Я почти уверена, что на нас никто не смотрит; но удовольствие от заговора отчасти состоит в том, чтобы дождаться, пока мы взойдем на лестницу, и поспешно шепнуть ему: «Сейчас! Сейчас!» – чтобы он сунул ручку в карман штанов, развернул камень и отдал мне скомканный листок.

– Хороший мальчик, – шепчу я. – Беги и приходи ко мне за обедом, получишь засахаренную сливу.

– Я служу вам из одной веры, – отвечает он.

Его темные глаза блестят от волнения.

– Знаю, и сам Господь тебя за это вознаградит; но я бы хотела дать тебе еще и сливу, – отвечаю я, улыбаясь ему.

Он улыбается и помогает мне дойти до двери в мои покои, а потом кланяется и оставляет меня. Агнес Ливингстон помогает мне войти.

– Вам больно? Графиня собиралась посидеть с вами днем. Сказать ей, чтобы не приходила?

– Нет, пусть приходит, пусть, – отвечаю я.

Я не стану делать ничего, что позволило бы им заподозрить, что начался новый заговор, что начинается новая война.

Я открываю книгу благочестивых стихов и расправляю листок поверх ее страниц. Открывается дверь, входит Бесс, делает реверанс и садится по моему приглашению. Со своего табурета, снизу, она не видит мое письмо. К моему веселью, она устраивается с вышивкой, пока передо мной открыто это письмо, эта новая попытка уничтожить ее королеву и ее саму.

Я позволяю себе взглянуть на него и ахаю от ужаса.

– Смотрите! – внезапно говорю я ей. – Смотрите! Смотрите, что бросили через стену во двор!

Это рисунок, изображающий меня в виде русалки, шлюхи с голой грудью, а под картинкой – грязные стишки, в которых перечислены мои мужья и упомянуто, что все они умерли, словно моя постель – это склеп. Там говорится, что бедного Франциска отравила я, Дарнли убил Ботвелл, а я в награду положила его к себе в постель. Что Ботвелла держат, как безумного, в клетке с видом на Северное море. Меня называют его французской шлюхой.

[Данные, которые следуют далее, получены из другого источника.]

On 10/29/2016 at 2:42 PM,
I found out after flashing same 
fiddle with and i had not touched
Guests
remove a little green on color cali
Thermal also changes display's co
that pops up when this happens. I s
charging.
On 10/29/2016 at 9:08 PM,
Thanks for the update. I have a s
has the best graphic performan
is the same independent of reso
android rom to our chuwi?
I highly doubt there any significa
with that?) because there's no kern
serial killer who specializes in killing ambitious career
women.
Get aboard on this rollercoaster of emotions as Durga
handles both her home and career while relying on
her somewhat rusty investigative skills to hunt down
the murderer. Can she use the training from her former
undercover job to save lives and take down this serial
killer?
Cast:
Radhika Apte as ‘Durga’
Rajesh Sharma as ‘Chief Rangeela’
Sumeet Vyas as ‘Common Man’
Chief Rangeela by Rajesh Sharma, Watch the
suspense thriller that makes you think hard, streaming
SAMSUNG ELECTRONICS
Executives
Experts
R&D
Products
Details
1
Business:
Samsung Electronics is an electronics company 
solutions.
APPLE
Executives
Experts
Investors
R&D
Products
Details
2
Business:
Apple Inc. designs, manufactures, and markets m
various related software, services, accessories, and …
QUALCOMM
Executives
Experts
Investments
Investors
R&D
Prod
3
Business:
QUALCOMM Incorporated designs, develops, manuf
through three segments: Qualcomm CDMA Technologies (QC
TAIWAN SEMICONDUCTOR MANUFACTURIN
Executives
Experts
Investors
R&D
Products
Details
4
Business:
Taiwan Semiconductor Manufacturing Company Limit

Бесс бросает листок в огонь.

– Грязь, – просто говорит она. – Не думайте об этом. Кто-то, должно быть, напился рождественского эля, сочинил песенку и нарисовал картинку. Пустое.

– Оно направлено против меня.

Она пожимает плечами.

– Вести о заговоре Ридольфи распространяются повсюду в королевстве, и винить станут вас. Вы утратили любовь народа, которую он к вам питал, пока думал, что вы – трагическая принцесса, с которой дурно обошлись шотландцы. Теперь люди думают, что вы принесли нам одним беды. Все боятся и ненавидят испанцев. Вас долго не простят за то, что вы их на нас призывали. Даже католики вас винят в том, что вы натравили папу на Елизавету. Они хотели жить в мире, мы все хотим жить в мире, а вы его губите.

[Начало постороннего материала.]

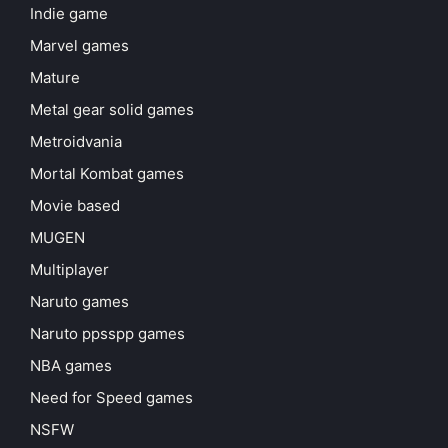
Indie game
Marvel games
Mature
Metal gear solid games
Metroidvania
Mortal Kombat games
Movie based
MUGEN
Multiplayer
Naruto games
Naruto ppsspp games
NBA games
Need for Speed games
NSFW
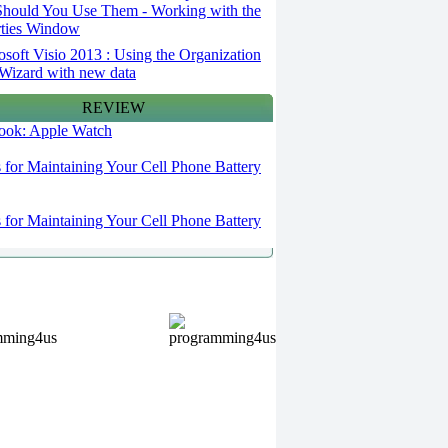
hould You Use Them - Working with the
rties Window
osoft Visio 2013 : Using the Organization
Wizard with new data
REVIEW
 look: Apple Watch
s for Maintaining Your Cell Phone Battery
s for Maintaining Your Cell Phone Battery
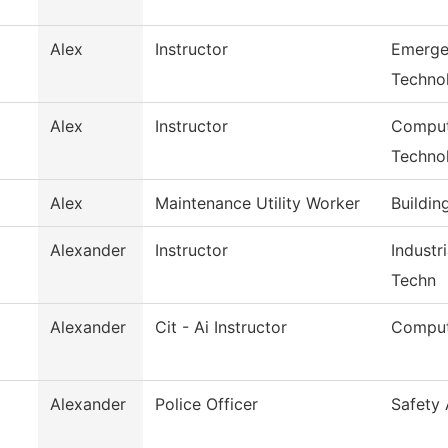
Alex
Instructor
Emerge
Techno
Alex
Instructor
Comput
Techno
Alex
Maintenance Utility Worker
Buildin
Alexander
Instructor
Industr
Techn
Alexander
Cit - Ai Instructor
Comput
Alexander
Police Officer
Safety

– Но это же не про испанцев и прочее в том же духе, – говорю я. – Там ничего не сказано про Ридольфи и герцога Норфолка. Оно про Дарнли, про Шотландию, про Ботвелла!

– Мужчины в пивной повторяют всякую непристойность. Но вам не должно быть никакого дела до того, что они говорят. Они ничего не сказали, что не было бы старой сплетней.

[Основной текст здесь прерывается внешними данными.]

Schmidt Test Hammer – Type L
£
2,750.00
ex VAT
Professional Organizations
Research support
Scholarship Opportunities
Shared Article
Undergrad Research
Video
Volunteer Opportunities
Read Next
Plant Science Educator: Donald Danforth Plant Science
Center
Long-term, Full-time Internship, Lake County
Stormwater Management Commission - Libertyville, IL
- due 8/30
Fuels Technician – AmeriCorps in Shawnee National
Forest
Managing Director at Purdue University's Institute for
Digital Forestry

Я качаю головой, словно чтобы прояснились мысли, и поднимаю песика, чтобы обнять его в утешение.

– Но к чему эти старые сплетни? Почему сейчас?

– Сплетничают о том, что слышали, – твердо отвечает она. – Это ведь старые новости? Прежние сплетни?

– Но зачем о них говорить сейчас? – спрашиваю я. – Почему не обвинить меня в том, что я натравила папу или призвала испанцев? Почему старую историю предпочли новой? Почему теперь?

– Не знаю, – отвечает она. – Я тут никаких сплетен не слышала. И не знаю, почему она сейчас опять всплыла.

Я киваю. Думаю, я знаю, что происходит, и я уверена, что знаю, кто за этим стоит. Кто еще станет чернить мое имя, кроме него?

– А вы не думаете, Бесс, что шпионы, которых посылают в пивные и на рынки ради вашей королевы, не только слушают, но и говорят? Что пока они слушают, не угрожает ли кто ей, они распространяют сплетни про меня? Про всех ее врагов? Вы не думаете, что, подслушивая у замочных скважин, они вливают страх и яд в уши простых людей? Не думаете, что они меня оскорбляют, распространяют страх перед чужаками, ужас перед войной, обвинения против евреев и папистов? Что вся страна верна Елизавете, потому что она заставляет бояться всех остальных? Что у нее есть люди, чья работа состоит в том, чтобы сеять ужас, чтобы ее люди оставались ей верны?